Re: The read data is wrong from raid5 when recovery happens

Guoqing Jiang <guoqing.jiang@xxxxxxxxx> · Fri, 26 May 2023 11:09:24 +0800

On 5/26/23 09:49, Xiao Ni wrote:
Hi all

We found a problem recently. The read data is wrong when recovery happens.
Now we've found it's introduced by patch 10764815f (md: add io accounting
for raid0 and raid5). I can reproduce this 100%. This problem exists in
upstream. The test steps are like this:

1. mdadm -CR $devname -l5 -n4 /dev/sd[b-e] --force --assume-clean
2. mkfs.ext4 -F $devname
3. mount $devname $mount_point
4. mdadm --incremental --fail sdd
5. dd if=/dev/zero of=/tmp/pythontest/file1 bs=1M count=100000
status=progress
6. mdadm /dev/md126 --add /dev/sdd
7. create 31 processes that writes and reads. It compares the content with
md5sum. The test will go on until the recovery stops
8. wait for about 10 minutes, we can see some processes report checksum is
wrong. But if it re-read the data again, the checksum will be good.
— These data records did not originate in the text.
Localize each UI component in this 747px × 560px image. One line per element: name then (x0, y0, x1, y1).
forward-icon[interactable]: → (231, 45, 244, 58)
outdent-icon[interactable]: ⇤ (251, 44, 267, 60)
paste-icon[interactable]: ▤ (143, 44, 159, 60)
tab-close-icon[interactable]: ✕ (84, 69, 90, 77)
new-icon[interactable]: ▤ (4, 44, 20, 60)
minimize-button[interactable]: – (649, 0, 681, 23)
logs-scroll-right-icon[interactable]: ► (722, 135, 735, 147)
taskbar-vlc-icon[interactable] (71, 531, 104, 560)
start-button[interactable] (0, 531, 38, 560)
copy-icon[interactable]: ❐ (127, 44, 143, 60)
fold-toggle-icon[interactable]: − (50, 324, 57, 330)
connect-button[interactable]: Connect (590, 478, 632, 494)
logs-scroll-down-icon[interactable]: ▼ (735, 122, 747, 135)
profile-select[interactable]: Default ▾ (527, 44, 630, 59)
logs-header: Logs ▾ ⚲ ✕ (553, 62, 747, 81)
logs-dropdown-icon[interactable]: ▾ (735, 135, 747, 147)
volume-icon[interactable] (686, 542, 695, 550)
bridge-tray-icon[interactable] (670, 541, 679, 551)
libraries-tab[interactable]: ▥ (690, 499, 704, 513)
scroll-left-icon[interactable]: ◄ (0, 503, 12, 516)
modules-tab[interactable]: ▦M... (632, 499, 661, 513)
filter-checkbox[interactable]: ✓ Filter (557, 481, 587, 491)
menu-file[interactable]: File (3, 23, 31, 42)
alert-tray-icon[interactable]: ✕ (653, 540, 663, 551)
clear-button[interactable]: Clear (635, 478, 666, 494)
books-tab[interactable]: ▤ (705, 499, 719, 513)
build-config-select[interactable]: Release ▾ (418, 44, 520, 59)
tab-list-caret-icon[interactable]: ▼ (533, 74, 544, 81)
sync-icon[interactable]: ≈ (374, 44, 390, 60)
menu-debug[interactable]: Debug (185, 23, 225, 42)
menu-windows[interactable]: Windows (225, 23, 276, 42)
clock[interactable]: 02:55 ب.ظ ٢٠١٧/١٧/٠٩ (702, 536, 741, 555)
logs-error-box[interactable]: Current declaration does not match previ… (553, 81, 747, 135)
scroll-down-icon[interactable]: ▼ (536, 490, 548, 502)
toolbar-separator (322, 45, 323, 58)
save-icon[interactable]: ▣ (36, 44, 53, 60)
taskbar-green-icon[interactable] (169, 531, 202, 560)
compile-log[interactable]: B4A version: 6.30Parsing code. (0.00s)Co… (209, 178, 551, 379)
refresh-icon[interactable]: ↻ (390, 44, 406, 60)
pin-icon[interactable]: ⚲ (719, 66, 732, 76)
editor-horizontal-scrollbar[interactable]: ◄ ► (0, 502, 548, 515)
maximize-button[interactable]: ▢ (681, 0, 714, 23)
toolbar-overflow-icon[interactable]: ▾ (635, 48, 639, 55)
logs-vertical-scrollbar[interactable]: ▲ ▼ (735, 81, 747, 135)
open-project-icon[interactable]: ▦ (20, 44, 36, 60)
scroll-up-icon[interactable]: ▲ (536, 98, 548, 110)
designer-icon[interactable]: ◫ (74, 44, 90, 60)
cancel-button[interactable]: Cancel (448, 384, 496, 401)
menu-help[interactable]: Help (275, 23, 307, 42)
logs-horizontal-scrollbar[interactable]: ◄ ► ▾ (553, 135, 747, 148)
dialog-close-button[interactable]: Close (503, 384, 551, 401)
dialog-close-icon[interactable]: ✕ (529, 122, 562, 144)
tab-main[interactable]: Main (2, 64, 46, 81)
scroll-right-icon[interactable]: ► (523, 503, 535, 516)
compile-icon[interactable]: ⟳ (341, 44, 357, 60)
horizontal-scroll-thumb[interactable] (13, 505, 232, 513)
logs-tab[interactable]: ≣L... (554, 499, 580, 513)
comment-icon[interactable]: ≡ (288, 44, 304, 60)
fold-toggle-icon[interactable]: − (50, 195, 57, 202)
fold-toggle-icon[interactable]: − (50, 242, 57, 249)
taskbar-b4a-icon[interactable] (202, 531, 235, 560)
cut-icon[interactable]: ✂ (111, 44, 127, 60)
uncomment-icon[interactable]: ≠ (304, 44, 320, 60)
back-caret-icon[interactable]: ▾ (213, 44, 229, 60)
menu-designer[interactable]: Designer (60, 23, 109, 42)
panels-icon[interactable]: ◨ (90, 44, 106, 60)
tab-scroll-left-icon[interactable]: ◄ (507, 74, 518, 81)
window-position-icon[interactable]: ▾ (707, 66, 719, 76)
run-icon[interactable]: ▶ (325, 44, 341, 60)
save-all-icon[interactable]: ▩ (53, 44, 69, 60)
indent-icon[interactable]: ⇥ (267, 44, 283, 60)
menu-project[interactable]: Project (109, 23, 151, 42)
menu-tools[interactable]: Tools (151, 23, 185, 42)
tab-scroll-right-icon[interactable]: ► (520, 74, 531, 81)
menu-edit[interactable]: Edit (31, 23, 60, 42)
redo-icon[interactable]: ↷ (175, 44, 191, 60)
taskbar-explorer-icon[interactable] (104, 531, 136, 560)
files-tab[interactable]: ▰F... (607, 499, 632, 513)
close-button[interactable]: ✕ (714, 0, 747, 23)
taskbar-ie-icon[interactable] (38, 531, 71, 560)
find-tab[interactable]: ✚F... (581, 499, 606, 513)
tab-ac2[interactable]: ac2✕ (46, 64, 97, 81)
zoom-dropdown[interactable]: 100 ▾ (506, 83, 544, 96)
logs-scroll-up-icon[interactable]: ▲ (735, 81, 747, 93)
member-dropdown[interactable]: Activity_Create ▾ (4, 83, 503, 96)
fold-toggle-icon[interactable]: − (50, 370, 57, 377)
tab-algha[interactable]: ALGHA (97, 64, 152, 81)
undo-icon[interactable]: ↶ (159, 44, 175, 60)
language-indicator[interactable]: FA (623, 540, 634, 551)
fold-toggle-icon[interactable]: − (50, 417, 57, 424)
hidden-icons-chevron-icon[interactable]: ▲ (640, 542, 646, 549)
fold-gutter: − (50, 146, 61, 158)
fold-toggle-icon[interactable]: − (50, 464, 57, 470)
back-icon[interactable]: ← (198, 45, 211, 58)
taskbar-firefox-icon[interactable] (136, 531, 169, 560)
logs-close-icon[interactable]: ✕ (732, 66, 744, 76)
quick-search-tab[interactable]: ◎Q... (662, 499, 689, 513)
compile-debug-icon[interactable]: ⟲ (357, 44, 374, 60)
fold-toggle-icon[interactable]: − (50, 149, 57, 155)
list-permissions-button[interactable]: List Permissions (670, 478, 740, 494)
I tried to narrow this problem like this:

-       md_account_bio(mddev, &bi);
+       if (rw == WRITE)
+               md_account_bio(mddev, &bi);
If it only do account for write requests, the problem can disappear.
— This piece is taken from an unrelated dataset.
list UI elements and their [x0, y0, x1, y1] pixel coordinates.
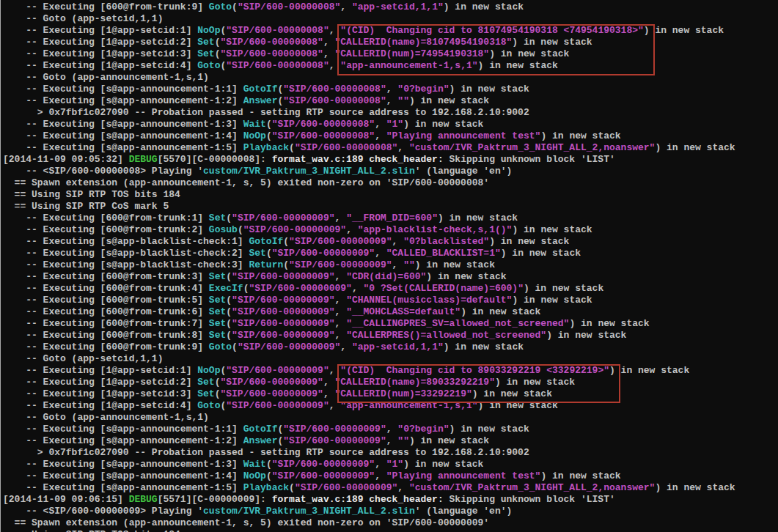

-       if (rw == READ && mddev->degraded == 0 &&
-           mddev->reshape_position == MaxSector) {
-               bi = chunk_aligned_read(mddev, bi);
-               if (!bi)
-                       return true;
-       }
+       //if (rw == READ && mddev->degraded == 0 &&
+       //    mddev->reshape_position == MaxSector) {
+       //      bi = chunk_aligned_read(mddev, bi);
+       //      if (!bi)
+       //              return true;
+       //}

         if (unlikely(bio_op(bi) == REQ_OP_DISCARD)) {
                 make_discard_request(mddev, bi);
@@ -6180,7 +6180,8 @@ static bool raid5_make_request(struct mddev *mddev,
struct bio * bi)
                         md_write_end(mddev);
                 return true;
         }
-       md_account_bio(mddev, &bi);
+       if (rw == READ)
+               md_account_bio(mddev, &bi);

I comment the chunk_aligned_read out and only account for read requests,
this problem can be reproduced.

After a quick look,raid5_read_one_chunk clones bio by itself, so no need to
do it for the chunk aligned readcase. Could you pls try this?

--- a/drivers/md/raid5.c
+++ b/drivers/md/raid5.c
@@ -6120,6 +6120,7 @@static bool raid5_make_request(struct mddev *mddev, 
struct bio * bi)
       const int rw = bio_data_dir(bi);
       enum stripe_result res;
       int s, stripe_cnt;
+bool account_bio = true;

       if (unlikely(bi->bi_opf & REQ_PREFLUSH)) {
               int ret = log_handle_flush_request(conf, bi);
@@ -6148,6 +6149,7 @@static bool raid5_make_request(struct mddev *mddev, 
struct bio * bi)
       if (rw == READ && mddev->degraded == 0 &&
           mddev->reshape_position == MaxSector) {
               bi = chunk_aligned_read(mddev, bi);
+account_bio = false;
               if (!bi)
                       return true;
       }
@@ -6180,7 +6182,8 @@static bool raid5_make_request(struct mddev *mddev, 
struct bio * bi)
                       md_write_end(mddev);
               return true;
       }
-       md_account_bio(mddev, &bi);
+if (account_bio)
+md_account_bio(mddev, &bi);


Thanks,
Guoqing